For exponent 2^13, we have:

[CODE](107^(2^13)+69^(2^13))/2[/CODE]

/JeppeSN

Dr Sardonicus 2018-03-25 16:00

[QUOTE=JeppeSN;483302][B]EDIT[/B] The below numbers are not primes. PFGW picks an "unlucky" base:

[code](3^(2^13)+1^(2^13))/2 is 3-PRP! (0.6454s+0.4075s)[/CODE]

[CODE](3^(2^14)+1^(2^14))/2 is 3-PRP! (2.8285s+1.3930s)[/CODE]

[CODE](9^(2^15)+1^(2^15))/2 is 3-PRP! (57.8865s+21.0036s)[/CODE]

[CODE](3^(2^16)+1^(2^16))/2 is 3-PRP! (57.7878s+24.4478s)[/CODE]
[/QUOTE]
Hardly surprising. We have

3^2 == 1 (mod 2^3). Therefore,

3^(2^k) == 1 (mod 2^(k+2)) for every positive integer k.

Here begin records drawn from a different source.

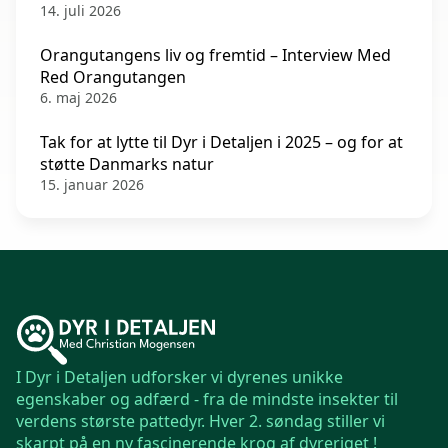
14. juli 2026
Orangutangens liv og fremtid – Interview Med
Red Orangutangen
6. maj 2026
Tak for at lytte til Dyr i Detaljen i 2025 – og for at
støtte Danmarks natur
15. januar 2026
I Dyr i Detaljen udforsker vi dyrenes unikke
egenskaber og adfærd - fra de mindste insekter til
verdens største pattedyr. Hver 2. søndag stiller vi
skarpt på en ny fascinerende krog af dyreriget !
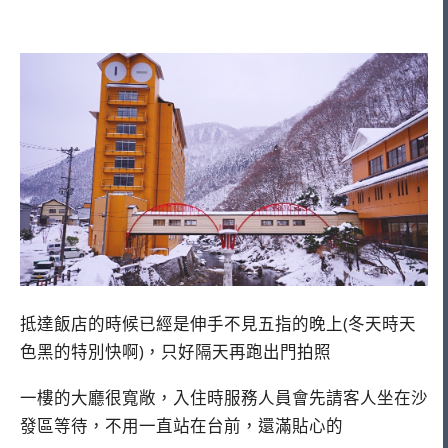
抵達飯店的時候已經是伸手不見五指的晚上(冬天時天
色黑的特別快啊)，只好隔天再跑出門拍照
一樓的大廳很寬敞，入住時服務人員會先請客人坐在沙
發區等待，不用一直站在台前，還滿貼心的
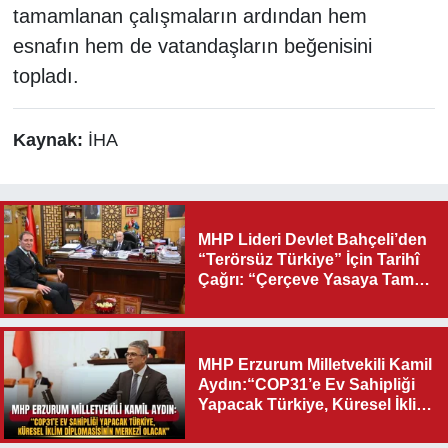
tamamlanan çalışmaların ardından hem
esnafın hem de vatandaşların beğenisini
topladı.
Kaynak:
İHA
MHP Lideri Devlet Bahçeli’den
“Terörsüz Türkiye” İçin Tarihî
Çağrı: “Çerçeve Yasaya Tam
Destek Verilmelidir”
MHP Erzurum Milletvekili Kamil
Aydın:“COP31’e Ev Sahipliği
Yapacak Türkiye, Küresel İklim
Diplomasisinin Merkezi
Olacak"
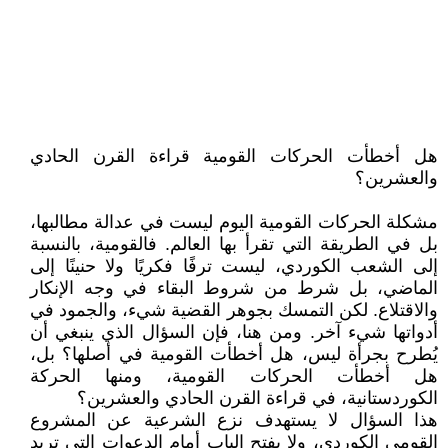
هل أخطأت الحركات القومية قراءة القرن الحادي
والعشرين؟
مشكلة الحركات القومية اليوم ليست في عدالة مطالبها،
بل في الطريقة التي تقرأ بها العالم. فالقومية، بالنسبة
إلى الشعب الكوردي، ليست ترفًا فكريًا ولا حنينًا إلى
الماضي، بل شرط من شروط البقاء في وجه الإنكار
والاقتلاع. لكن التمسك بجوهر القضية شيء، والجمود في
أدواتها شيء آخر. ومن هنا، فإن السؤال الذي ينبغي أن
يُطرح بجرأة ليس، هل أخطأت القومية في أصلها؟ بل،
هل أخطأت الحركات القومية، ومنها الحركة
الكوردستانية، في قراءة القرن الحادي والعشرين؟
هذا السؤال لا يستهدف نزع الشرعية عن المشروع
القومي الكوردي، ولا يفتح الباب أمام الدعوات التي تريد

Now, let k be a positive integer, and N = (3^(2^k) + 1)/2. Then N - 1 = (3^(2^k) - 1)/2. By the above, we have

2^(k+1) divides N - 1, so

3^(2^(k+1)) - 1 divides 3^(N - 1) - 1. Since

3^(2^(k+1)) - 1 = (3^(2^k) - 1)*(3^(2^k) + 1), and (3^(2^k) + 1)/2 = N, we have

N divides 3^(N-1) - 1. That is, N = 3^(2^k) + 1 is a base-3 pseudoprime for every positive integer k.

I haven't checked the Rabin-Miller criterion in this case, though.

(The present instance is reminiscent of the fact that, if p is prime, 2^p - 1 is a base-2 pseudoprime, regardless of whether it's prime or composite.)